Trump just announced a new 15% tax — Newsom claims this is proof that Trump doesn’t care about you

Gavin Newsom didn’t bother with nuance.

Donald Trump just announced a NEW 15% TAX on the American people,” the California governor wrote Saturday, adding, “He does not care about you.” Within minutes, the post became less about tariffs and more about a familiar online cage match: is this a “tax,” a trade weapon, or a panic pivot after the Supreme Court shut down Trump’s original tariff plan?

Newsom’s swipe landed in the immediate aftermath of a 6–3 Supreme Court ruling that said Trump could not use the International Emergency Economic Powers Act (IEEPA) to impose his earlier broad tariff program. The Court held that IEEPA does not authorize the President to impose tariffs, forcing the White House to scramble for a different legal lane.

Trump’s answer: Section 122 of the Trade Act of 1974, a rarely used authority that allows a temporary import surcharge up to 15% for 150 days, unless Congress extends it. On Friday, Trump announced a 10% worldwide tariff under that authority. On Saturday, he said he’s raising it to 15%, the statutory ceiling.

That’s the core of the “tax” argument: tariffs are collected at the border from importers, but they can show up downstream in price tags depending on the product and supply chain. Trump’s defenders insist the tariff is leverage meant to pressure other countries and protect U.S. manufacturing. Critics argue the practical impact still hits Americans who buy imported goods — which is why Newsom is framing it as a “15% tax.”

And the replies to Newsom’s post quickly showed how people are choosing sides.

One commenter mocked Newsom’s credibility on taxes, pointing to California and sneering that the “dude with the highest state taxes” is suddenly worried about tax burdens. Another jabbed that California’s taxes are “so high there’s a wait list for a U-Haul to move out.” Meanwhile, a pro-tariff reply argued tariffs help U.S. companies by making domestic products more competitive — and even praised tariffs as “much needed revenue,” in a line that basically proves why opponents call tariffs a tax in the first place.

Underneath the insults is a real question that hasn’t gone away: how long can a 15% global tariff actually last? Section 122 is designed to be temporary, and the 150-day clock puts Congress and the markets on notice that this could either expand into a longer trade fight under different laws — or hit a wall.

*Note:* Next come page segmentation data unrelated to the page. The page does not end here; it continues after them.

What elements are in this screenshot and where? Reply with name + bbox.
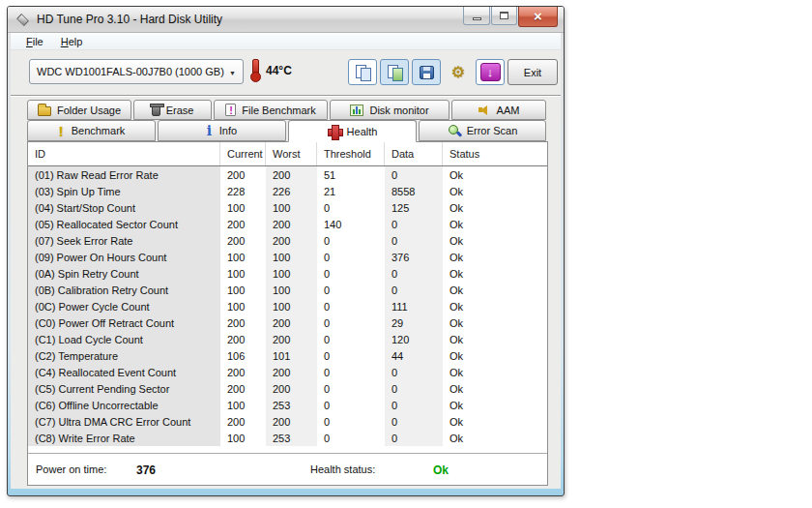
column-header-data[interactable]: Data xyxy=(385,142,443,165)
cell-data: 0 xyxy=(385,430,443,446)
cell-data: 376 xyxy=(385,249,443,265)
options-button[interactable] xyxy=(444,59,473,85)
table-row[interactable]: (C6) Offline Uncorrectable10025300Ok xyxy=(28,397,547,413)
cell-id: (C5) Current Pending Sector xyxy=(28,380,220,397)
cell-current: 100 xyxy=(220,249,266,265)
cell-worst: 200 xyxy=(266,232,317,249)
cell-id: (C8) Write Error Rate xyxy=(28,430,220,446)
cell-id: (01) Raw Read Error Rate xyxy=(28,166,220,183)
cell-worst: 253 xyxy=(266,397,317,413)
cell-id: (03) Spin Up Time xyxy=(28,183,220,199)
table-row[interactable]: (C4) Reallocated Event Count20020000Ok xyxy=(28,364,547,380)
tab-disk-monitor[interactable]: Disk monitor xyxy=(330,100,450,120)
cell-current: 200 xyxy=(220,413,266,430)
toolbar-separator xyxy=(11,95,561,97)
cell-data: 0 xyxy=(385,232,443,249)
tab-folder-usage[interactable]: Folder Usage xyxy=(27,100,131,120)
tab-aam[interactable]: AAM xyxy=(451,100,546,120)
maximize-button[interactable] xyxy=(491,7,517,25)
cell-data: 44 xyxy=(385,347,443,364)
cell-status: Ok xyxy=(443,216,547,232)
tab-row-1: Folder UsageEraseFile BenchmarkDisk moni… xyxy=(11,100,561,120)
window-title: HD Tune Pro 3.10 - Hard Disk Utility xyxy=(37,13,222,26)
menu-file[interactable]: File xyxy=(18,35,51,48)
menu-help[interactable]: Help xyxy=(53,35,91,48)
column-header-threshold[interactable]: Threshold xyxy=(317,142,385,165)
file-exclaim-icon xyxy=(225,104,236,116)
copy-text-button[interactable] xyxy=(348,59,377,85)
cell-threshold: 51 xyxy=(317,166,385,183)
minimize-button[interactable] xyxy=(463,7,490,25)
cell-id: (C7) Ultra DMA CRC Error Count xyxy=(28,413,220,430)
cell-status: Ok xyxy=(443,364,547,380)
cell-current: 200 xyxy=(220,216,266,232)
tab-erase[interactable]: Erase xyxy=(133,100,212,120)
column-header-status[interactable]: Status xyxy=(443,142,547,165)
cell-status: Ok xyxy=(443,347,547,364)
cell-data: 125 xyxy=(385,199,443,216)
table-row[interactable]: (04) Start/Stop Count1001000125Ok xyxy=(28,199,547,216)
table-row[interactable]: (07) Seek Error Rate20020000Ok xyxy=(28,232,547,249)
cell-worst: 101 xyxy=(266,347,317,364)
cell-status: Ok xyxy=(443,265,547,282)
table-row[interactable]: (0C) Power Cycle Count1001000111Ok xyxy=(28,298,547,314)
cell-worst: 100 xyxy=(266,298,317,314)
cell-threshold: 0 xyxy=(317,282,385,298)
cell-id: (C1) Load Cycle Count xyxy=(28,331,220,347)
chevron-down-icon xyxy=(229,66,236,77)
cell-threshold: 0 xyxy=(317,265,385,282)
table-row[interactable]: (C1) Load Cycle Count2002000120Ok xyxy=(28,331,547,347)
table-row[interactable]: (C0) Power Off Retract Count200200029Ok xyxy=(28,314,547,331)
cell-current: 200 xyxy=(220,364,266,380)
table-row[interactable]: (0B) Calibration Retry Count10010000Ok xyxy=(28,282,547,298)
app-icon xyxy=(16,14,29,26)
trash-icon xyxy=(152,105,160,116)
cell-status: Ok xyxy=(443,282,547,298)
table-row[interactable]: (C8) Write Error Rate10025300Ok xyxy=(28,430,547,446)
drive-select[interactable]: WDC WD1001FALS-00J7B0 (1000 GB) xyxy=(29,59,244,84)
cell-id: (C2) Temperature xyxy=(28,347,220,364)
cell-data: 111 xyxy=(385,298,443,314)
tab-file-benchmark[interactable]: File Benchmark xyxy=(214,100,328,120)
options-icon xyxy=(451,65,465,80)
column-header-id[interactable]: ID xyxy=(28,142,220,165)
copy-image-icon xyxy=(388,65,402,79)
tab-info[interactable]: Info xyxy=(158,120,286,141)
cell-data: 120 xyxy=(385,331,443,347)
tab-benchmark[interactable]: Benchmark xyxy=(27,120,156,141)
close-button[interactable] xyxy=(518,7,558,27)
tab-row-2: BenchmarkInfoHealthError Scan xyxy=(11,120,561,141)
copy-image-button[interactable] xyxy=(380,59,409,85)
cell-worst: 200 xyxy=(266,413,317,430)
cell-status: Ok xyxy=(443,430,547,446)
tab-label: AAM xyxy=(497,105,520,116)
table-row[interactable]: (C7) Ultra DMA CRC Error Count20020000Ok xyxy=(28,413,547,430)
cell-current: 100 xyxy=(220,199,266,216)
table-row[interactable]: (09) Power On Hours Count1001000376Ok xyxy=(28,249,547,265)
table-header: IDCurrentWorstThresholdDataStatus xyxy=(28,142,547,166)
tab-error-scan[interactable]: Error Scan xyxy=(419,120,546,141)
exit-button[interactable]: Exit xyxy=(508,59,558,85)
table-row[interactable]: (C2) Temperature106101044Ok xyxy=(28,347,547,364)
cell-status: Ok xyxy=(443,232,547,249)
table-row[interactable]: (0A) Spin Retry Count10010000Ok xyxy=(28,265,547,282)
title-bar[interactable]: HD Tune Pro 3.10 - Hard Disk Utility xyxy=(8,7,564,33)
save-button[interactable] xyxy=(412,59,441,85)
tab-health[interactable]: Health xyxy=(288,120,417,142)
column-header-worst[interactable]: Worst xyxy=(266,142,317,165)
column-header-current[interactable]: Current xyxy=(220,142,266,165)
cell-current: 106 xyxy=(220,347,266,364)
table-row[interactable]: (05) Reallocated Sector Count2002001400O… xyxy=(28,216,547,232)
smart-table: (01) Raw Read Error Rate200200510Ok(03) … xyxy=(28,166,547,446)
cell-current: 100 xyxy=(220,265,266,282)
status-bar: Power on time: 376 Health status: Ok xyxy=(28,453,547,485)
table-row[interactable]: (C5) Current Pending Sector20020000Ok xyxy=(28,380,547,397)
tab-label: File Benchmark xyxy=(242,105,315,116)
export-button[interactable] xyxy=(476,59,505,85)
table-row[interactable]: (01) Raw Read Error Rate200200510Ok xyxy=(28,166,547,183)
cell-data: 29 xyxy=(385,314,443,331)
power-on-time-value: 376 xyxy=(136,463,156,477)
table-row[interactable]: (03) Spin Up Time228226218558Ok xyxy=(28,183,547,199)
cell-threshold: 0 xyxy=(317,413,385,430)
cell-worst: 200 xyxy=(266,216,317,232)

For Newsom, the political upside is obvious: he’s tying “15%” to “tax” in a way that’s easy to understand and hard to shake in a headline. For Trump, the message is also simple: the Supreme Court may have closed one door, but he’s betting he can keep tariffs alive through other authorities — long enough to force deals, rack up leverage, or dare Congress to stop him.

Either way, the tariff war didn’t end with the court ruling. It just moved to the replies.